(PROVIDED RECORDS Opens)

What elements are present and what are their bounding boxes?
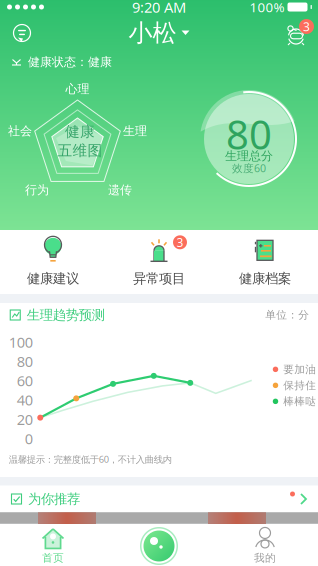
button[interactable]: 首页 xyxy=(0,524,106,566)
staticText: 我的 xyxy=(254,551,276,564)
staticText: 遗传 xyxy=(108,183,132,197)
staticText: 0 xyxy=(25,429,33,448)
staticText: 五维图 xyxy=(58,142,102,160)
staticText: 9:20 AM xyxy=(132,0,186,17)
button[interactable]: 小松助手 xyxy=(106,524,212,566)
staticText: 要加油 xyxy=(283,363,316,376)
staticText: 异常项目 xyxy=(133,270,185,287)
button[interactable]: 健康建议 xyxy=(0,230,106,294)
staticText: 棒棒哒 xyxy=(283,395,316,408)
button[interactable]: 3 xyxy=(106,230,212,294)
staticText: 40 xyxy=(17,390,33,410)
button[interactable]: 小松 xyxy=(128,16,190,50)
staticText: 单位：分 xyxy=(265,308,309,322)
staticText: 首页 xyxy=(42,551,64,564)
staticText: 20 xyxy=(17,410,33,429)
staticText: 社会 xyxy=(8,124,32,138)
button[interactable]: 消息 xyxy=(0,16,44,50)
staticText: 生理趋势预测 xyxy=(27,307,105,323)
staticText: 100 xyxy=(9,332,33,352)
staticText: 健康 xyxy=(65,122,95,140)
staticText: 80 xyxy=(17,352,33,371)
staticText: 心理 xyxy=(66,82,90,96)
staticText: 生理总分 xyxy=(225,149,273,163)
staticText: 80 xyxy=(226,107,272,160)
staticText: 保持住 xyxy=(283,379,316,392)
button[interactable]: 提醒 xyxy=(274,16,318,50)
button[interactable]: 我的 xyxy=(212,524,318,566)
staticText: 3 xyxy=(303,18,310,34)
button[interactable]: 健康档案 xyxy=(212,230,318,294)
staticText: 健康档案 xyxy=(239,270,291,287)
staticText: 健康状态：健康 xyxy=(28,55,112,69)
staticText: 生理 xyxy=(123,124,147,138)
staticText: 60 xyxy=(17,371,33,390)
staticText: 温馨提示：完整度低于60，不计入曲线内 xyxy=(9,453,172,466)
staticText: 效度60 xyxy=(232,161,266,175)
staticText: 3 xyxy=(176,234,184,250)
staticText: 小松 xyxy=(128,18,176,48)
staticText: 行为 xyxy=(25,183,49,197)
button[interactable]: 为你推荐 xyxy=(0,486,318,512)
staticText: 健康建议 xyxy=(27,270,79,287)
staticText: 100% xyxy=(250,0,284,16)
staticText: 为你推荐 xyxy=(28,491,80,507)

(PROVIDED RECORDS Closes)

ASSIGNED TASK => Each entry above must be repeated word for word, minus its images.

RESULT OF THE TASK =>
What elements are present and what are their bounding boxes?
button[interactable]: 首页 xyxy=(0,524,106,566)
staticText: 我的 xyxy=(254,551,276,564)
staticText: 遗传 xyxy=(108,183,132,197)
staticText: 0 xyxy=(25,429,33,448)
staticText: 五维图 xyxy=(58,142,102,160)
staticText: 9:20 AM xyxy=(132,0,186,17)
button[interactable]: 小松助手 xyxy=(106,524,212,566)
staticText: 要加油 xyxy=(283,363,316,376)
staticText: 异常项目 xyxy=(133,270,185,287)
button[interactable]: 健康建议 xyxy=(0,230,106,294)
staticText: 棒棒哒 xyxy=(283,395,316,408)
button[interactable]: 3 xyxy=(106,230,212,294)
staticText: 40 xyxy=(17,390,33,410)
button[interactable]: 小松 xyxy=(128,16,190,50)
staticText: 单位：分 xyxy=(265,308,309,322)
staticText: 首页 xyxy=(42,551,64,564)
staticText: 20 xyxy=(17,410,33,429)
staticText: 社会 xyxy=(8,124,32,138)
button[interactable]: 消息 xyxy=(0,16,44,50)
staticText: 生理趋势预测 xyxy=(27,307,105,323)
staticText: 100 xyxy=(9,332,33,352)
staticText: 健康 xyxy=(65,122,95,140)
staticText: 80 xyxy=(17,352,33,371)
staticText: 心理 xyxy=(66,82,90,96)
staticText: 生理总分 xyxy=(225,149,273,163)
staticText: 80 xyxy=(226,107,272,160)
staticText: 保持住 xyxy=(283,379,316,392)
button[interactable]: 提醒 xyxy=(274,16,318,50)
button[interactable]: 我的 xyxy=(212,524,318,566)
staticText: 3 xyxy=(303,18,310,34)
button[interactable]: 健康档案 xyxy=(212,230,318,294)
staticText: 健康档案 xyxy=(239,270,291,287)
staticText: 健康状态：健康 xyxy=(28,55,112,69)
staticText: 生理 xyxy=(123,124,147,138)
staticText: 60 xyxy=(17,371,33,390)
staticText: 温馨提示：完整度低于60，不计入曲线内 xyxy=(9,453,172,466)
staticText: 效度60 xyxy=(232,161,266,175)
staticText: 3 xyxy=(176,234,184,250)
staticText: 小松 xyxy=(128,18,176,48)
staticText: 行为 xyxy=(25,183,49,197)
button[interactable]: 为你推荐 xyxy=(0,486,318,512)
staticText: 健康建议 xyxy=(27,270,79,287)
staticText: 100% xyxy=(250,0,284,16)
staticText: 为你推荐 xyxy=(28,491,80,507)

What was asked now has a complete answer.